American lacrosse player (born 1985)

Adam Fullerton (born February 6, 1985, in Liverpool, New York) is an American lacrosse player. He is currently a member of the Denver Outlaws in Major League Lacrosse Fullerton is best known as a field lacrosse goaltender.

==Early years==
Fullerton, a field lacrosse goaltender, began playing high school lacrosse for Liverpool High School. At Liverpool High School, Fullerton was named team captain for Liverpool and became second team all league and honorable mention All-Central New York.

==College career==
After high school, Fullerton enrolled at West Point, and set records as Army's goalkeeper his freshman year. He started after the first string senior goal-keeper went down with an injury. He played in all 17 games and started 12 of them, ranking 18th in the nation for save percentage with a (.576). He finished second in the Patriot League in save percentage and third in goals-against average.

Fullerton set the school record for longest consecutive winning streak by a freshman goalie and longest consecutive winning streak at the beginning of a career at seven. His eight wins was one short of school's plebe record.
He was third on the squad in ground balls with 40.

Fullerton suffered his first collegiate loss against Duke. He recorded 13 saves against Air Force, then he improved upon that mark in regular-season finale with career-high 14 saves at Ohio State. Fullerton picked up four ground balls at Colgate and bettered that career mark with six grounders in Patriot League semifinal win over Bucknell. He recorded win at Holy Cross in relief of starter Matt Darak. Fullerton became the first plebe goalie to start an NCAA Tournament game since George Slabowski in 1981. He was also the first plebe goalie to lead the squad in goals-against average and save percentage since Rick Aguilar in 1991.

==MLL career==
Fullerton was the first goalie selected, when he was selected with the third-round selection (28th overall) by the Rochester Rattlers in Major League Lacrosse in the 2008 MLL Collegiate Draft. After being drafted by Rochester, Fullerton was picked up by Denver before the 2009 season. He was selected as one of the goalies on the US National team that recently won gold at the World Lacrosse Championship. He was one of the eight goalies invited to try out for the team. In 2011, Fullerton's professional career was put on halt when he received word of his deployment to Afghanistan and served as First Lieutenant in the United States Army.

Prior to the 2014 season, Fullerton was traded by the Denver Outlaws to the Florida Launch, in exchange for Roy Lang. Fullerton played in seven games for the Launch in 2014, saving 31 shots over 135 minutes of play. So far in 2015, Fullerton has appeared in 4 games with a GAA of 14.04 and a SV% of 51.7 (.571)

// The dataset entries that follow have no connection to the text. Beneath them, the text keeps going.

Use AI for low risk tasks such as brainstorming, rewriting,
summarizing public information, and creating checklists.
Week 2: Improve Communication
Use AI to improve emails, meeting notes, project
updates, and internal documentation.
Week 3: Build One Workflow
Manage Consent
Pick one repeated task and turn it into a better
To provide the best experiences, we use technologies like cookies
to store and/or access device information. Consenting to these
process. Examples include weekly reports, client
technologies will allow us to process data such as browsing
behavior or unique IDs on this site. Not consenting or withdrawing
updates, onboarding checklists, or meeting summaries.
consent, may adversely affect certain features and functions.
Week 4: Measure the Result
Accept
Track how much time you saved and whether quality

During the 2015 MLL season, Fullerton spent most of the season backing up Florida Launch starting goaltender, Brett Queener. With three games remaining in the Florida Launch season, it was discovered Fullerton suffered from a torn meniscus in his knee, requiring him to miss the remainder of the season.

==Personal life==
His identical twin brother, Patrick Fullerton played attack with Adam at West Point.

Fullerton was a 1st Lieutenant and was promoted to Captain in the United States Army causing him to miss one year of his MLL Career.

Fullerton graduated West Point with a degree in Leadership Management with a minor in Environmental Engineering.

Fullerton spent a year tour in Afghanistan serving in the U.S. army in 2011.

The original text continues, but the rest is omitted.